§ What to produce:
Copy, word for word, the opening line of the data and each line after it until the line that contains "Hvis dit tag er udslidt", which is included. Leave the pictures out.
[Start of Attachment]
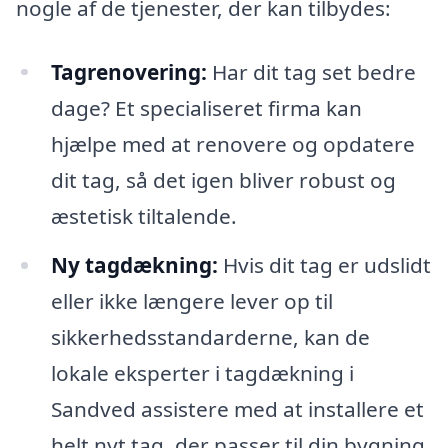
nogle af de tjenester, der kan tilbydes:
Tagrenovering:
Har dit tag set bedre
dage? Et specialiseret firma kan
hjælpe med at renovere og opdatere
dit tag, så det igen bliver robust og
æstetisk tiltalende.
Ny tagdækning:
Hvis dit tag er udslidt
eller ikke længere lever op til
sikkerhedsstandarderne, kan de
lokale eksperter i tagdækning i
Sandved assistere med at installere et
helt nyt tag, der passer til din bygning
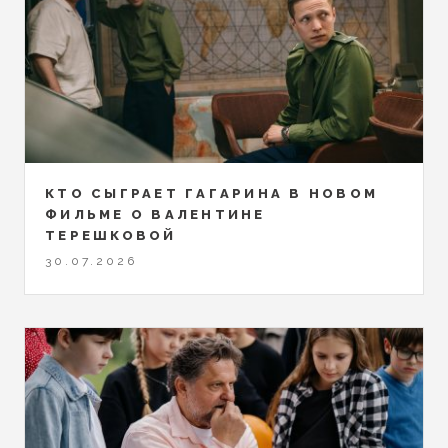
КТО СЫГРАЕТ ГАГАРИНА В НОВОМ
ФИЛЬМЕ О ВАЛЕНТИНЕ
ТЕРЕШКОВОЙ
30.07.2026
[End of Attachment]
§ Final answer:
nogle af de tjenester, der kan tilbydes:
Tagrenovering:
Har dit tag set bedre
dage? Et specialiseret firma kan
hjælpe med at renovere og opdatere
dit tag, så det igen bliver robust og
æstetisk tiltalende.
Ny tagdækning:
Hvis dit tag er udslidt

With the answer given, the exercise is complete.